BEGIN Records supplied
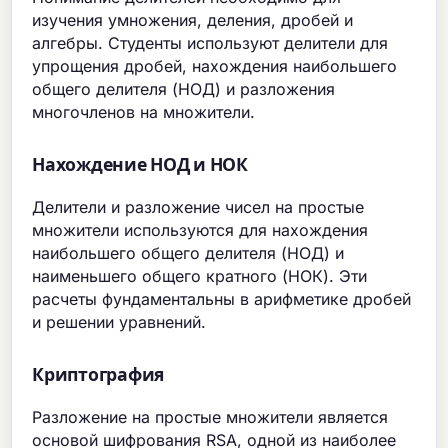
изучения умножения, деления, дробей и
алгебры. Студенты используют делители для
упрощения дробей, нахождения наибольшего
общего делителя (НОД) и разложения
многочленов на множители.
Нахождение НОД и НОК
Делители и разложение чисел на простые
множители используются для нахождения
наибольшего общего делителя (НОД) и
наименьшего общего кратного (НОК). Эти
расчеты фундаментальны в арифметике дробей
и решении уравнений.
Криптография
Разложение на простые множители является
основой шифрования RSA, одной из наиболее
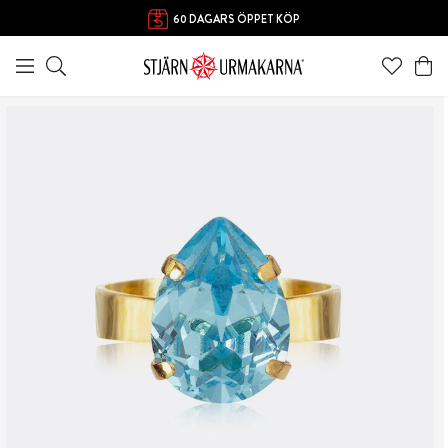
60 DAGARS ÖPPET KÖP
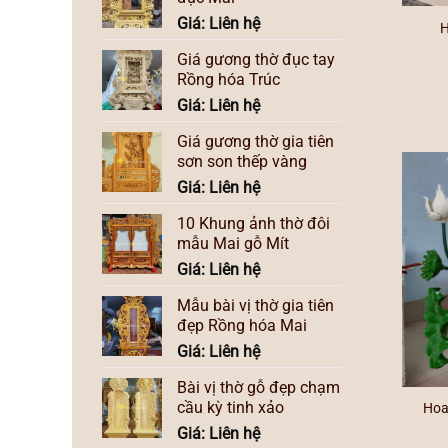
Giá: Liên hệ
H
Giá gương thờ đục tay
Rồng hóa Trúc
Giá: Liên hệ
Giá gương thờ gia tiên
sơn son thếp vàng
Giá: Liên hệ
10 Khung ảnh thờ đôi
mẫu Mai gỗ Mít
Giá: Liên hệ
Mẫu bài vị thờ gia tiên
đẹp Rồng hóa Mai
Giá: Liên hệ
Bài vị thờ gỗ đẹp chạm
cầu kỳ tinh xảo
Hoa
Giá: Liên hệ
END Records supplied
BEGIN Records supplied
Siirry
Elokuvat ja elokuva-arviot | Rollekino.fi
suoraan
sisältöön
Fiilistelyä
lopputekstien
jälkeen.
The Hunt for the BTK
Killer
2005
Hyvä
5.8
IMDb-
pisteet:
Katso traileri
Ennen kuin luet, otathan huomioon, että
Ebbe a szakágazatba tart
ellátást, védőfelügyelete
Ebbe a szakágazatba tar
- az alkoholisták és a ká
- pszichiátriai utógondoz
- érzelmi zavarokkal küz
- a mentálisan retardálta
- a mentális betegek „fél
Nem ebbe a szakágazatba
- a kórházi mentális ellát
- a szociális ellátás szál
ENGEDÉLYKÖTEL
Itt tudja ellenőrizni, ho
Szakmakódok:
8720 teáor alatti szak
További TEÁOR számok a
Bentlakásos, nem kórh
END Records supplied
Exercise prompt -> From the lines above, copy those that contain the word "наибольшего".

Solution for this task ->
упрощения дробей, нахождения наибольшего
наибольшего общего делителя (НОД) и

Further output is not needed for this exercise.